2024 Abstracts

Rhizosphere Carbon Fluxes Under Drought and Hydraulic Redistribution Conditions


Richard Marinos1 (rmarinos@buffalo.edu), Fiona Ellsworth1*, Scott Mackay1, Angela Possinger2, Mitchell Hitchcock1


1State University of New York–Buffalo, NY; 2Virginia Tech University, Blacksburg, VA


Hydraulic redistribution (HR) is the passive movement of water from wet soil regions to dry soil regions (for example from deep soils at the water table to dry surface soils) using plant roots as conduits. It is well appreciated that HR plays an important role in plant growth and survival during periods of drought but less is known about how HR sustains microbial life in the soil. HR provides water to microbes in the rhizosphere, and it also may flush root exudates into the rhizosphere. The central hypotheses behind this research are (1) plants produce higher quantities of root exudates when undergoing HR; (2) the flow of water during HR carries these exudates farther than they would normally diffuse into the soil, expanding the rhizosphere, and; (3) HR-delivered exudates and water sustain microbial activity during drought with important implications for carbon cycling in soils.

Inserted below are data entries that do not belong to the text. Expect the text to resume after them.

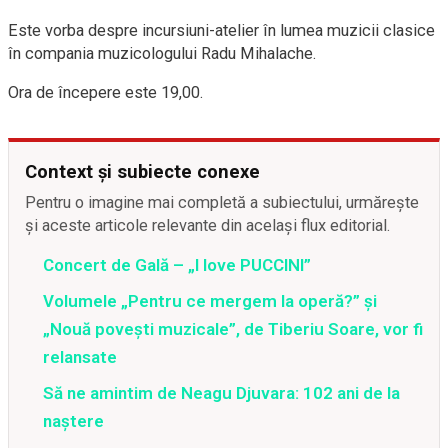
Este vorba despre incursiuni-atelier în lumea muzicii clasice
în compania muzicologului Radu Mihalache.
Ora de începere este 19,00.
Context și subiecte conexe
Pentru o imagine mai completă a subiectului, urmărește
și aceste articole relevante din același flux editorial.
Concert de Gală – „I love PUCCINI”
Volumele „Pentru ce mergem la operă?” şi
„Nouă poveşti muzicale”, de Tiberiu Soare, vor fi
relansate
Să ne amintim de Neagu Djuvara: 102 ani de la
naștere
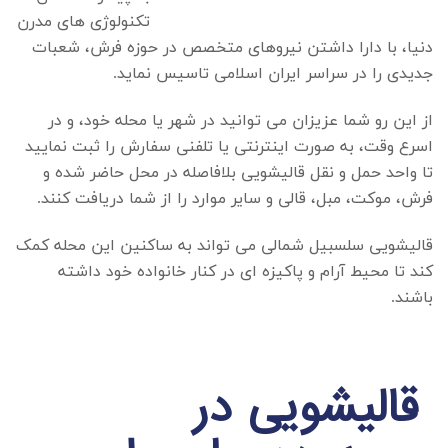
تکنولوژی های مدرن
دنیا، با دارا داشتن نیروهای متخصص در حوزه فرش، شعبات
جدیدی را در سراسر ایران اسلامی تاسیس نماید.
از این رو شما عزیزان می توانید در شهر یا محله خود، و در
اسرع وقت، به صورت اینترنتی یا تلفنی سفارش را ثبت نمایید
تا واحد حمل و نقل قالیشویی بلافاصله در محل حاضر شده و
فرش، موکت، مبل، قالی و سایر موارد را از شما دریافت کنند.
قالیشویی سلسبیل شمالی
می تواند به ساکنین این محله کمک
کند تا محیط آرام و پاکیزه ای در کنار خانواده خود داشته
باشند.
قالیشویی در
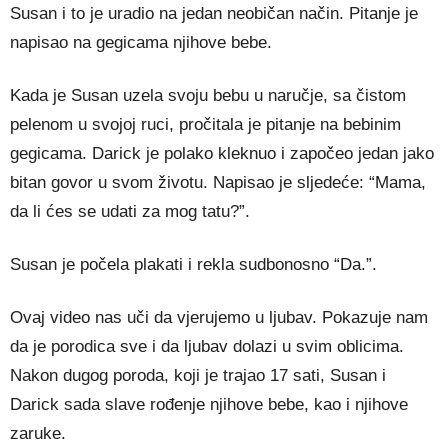
Susan i to je uradio na jedan neobičan način. Pitanje je
napisao na gegicama njihove bebe.
Kada je Susan uzela svoju bebu u naručje, sa čistom
pelenom u svojoj ruci, pročitala je pitanje na bebinim
gegicama. Darick je polako kleknuo i započeo jedan jako
bitan govor u svom životu. Napisao je sljedeće: “Mama,
da li ćes se udati za mog tatu?”.
Susan je počela plakati i rekla sudbonosno “Da.”.
Ovaj video nas uči da vjerujemo u ljubav. Pokazuje nam
da je porodica sve i da ljubav dolazi u svim oblicima.
Nakon dugog poroda, koji je trajao 17 sati, Susan i
Darick sada slave rođenje njihove bebe, kao i njihove
zaruke.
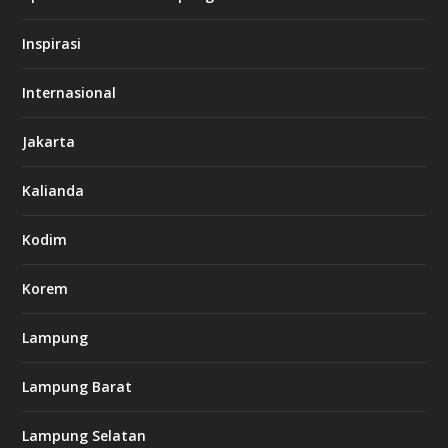
/
s
Inspirasi
o
d
o
Internasional
6
6
Jakarta
-
s
7
Kalianda
7
7
.
Kodim
c
o
m
Korem
Lampung
l
k
Lampung Barat
8
8
c
Lampung Selatan
a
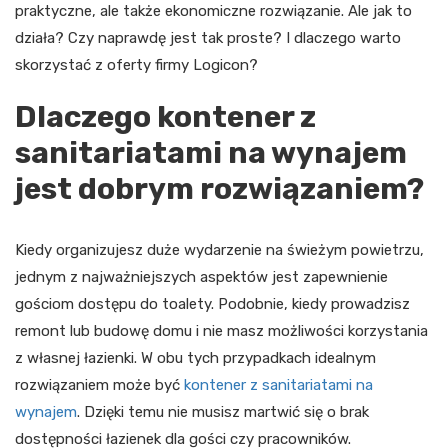
praktyczne, ale także ekonomiczne rozwiązanie. Ale jak to
działa? Czy naprawdę jest tak proste? I dlaczego warto
skorzystać z oferty firmy Logicon?
Dlaczego kontener z
sanitariatami na wynajem
jest dobrym rozwiązaniem?
Kiedy organizujesz duże wydarzenie na świeżym powietrzu,
jednym z najważniejszych aspektów jest zapewnienie
gościom dostępu do toalety. Podobnie, kiedy prowadzisz
remont lub budowę domu i nie masz możliwości korzystania
z własnej łazienki. W obu tych przypadkach idealnym
rozwiązaniem może być
kontener z sanitariatami na
wynajem
. Dzięki temu nie musisz martwić się o brak
dostępności łazienek dla gości czy pracowników.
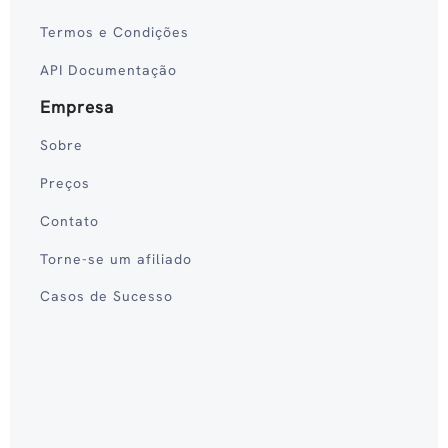
Termos e Condições
API Documentação
Empresa
Sobre
Preços
Contato
Torne-se um afiliado
Casos de Sucesso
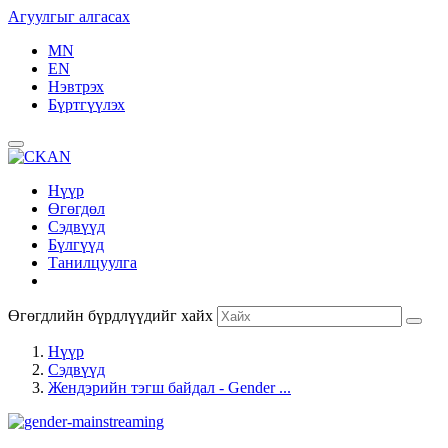
Агуулгыг алгасах
MN
EN
Нэвтрэх
Бүртгүүлэх
Нүүр
Өгөгдөл
Сэдвүүд
Бүлгүүд
Танилцуулга
Өгөгдлийн бүрдлүүдийг хайх
Нүүр
Сэдвүүд
Жендэрийн тэгш байдал - Gender ...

The experimental work on this project has focused on developing and refining analytical methods for the analysis of root exudates under both HR and non-HR conditions and preparing specimens in the greenhouse for performing these experiments. Working with collaborators at Environmental Molecular Sciences Laboratory (EMSL), researchers have developed novel exudate collection and FT-ICR-MSI analysis methods that permit imaging of root exudation along the root network. Researchers have also developed an extensive LC-MS based metabolite library and analytical workflow for processing of exudate samples.

The modelling work on this project has coupled the Carbon, Organisms, Rhizosphere, and Protection in the Soil Environment (CORPSE) soil biogeochemical model to a 1-D advection-dispersion model to model exudate transport and transformations in the rhizosphere. This has been coupled in turn to the TREES ecohydrological model. This model has been tested against data from several FluxNet sites and will be used to model root-rhizosphere processes under the greenhouse conditions of the experiment.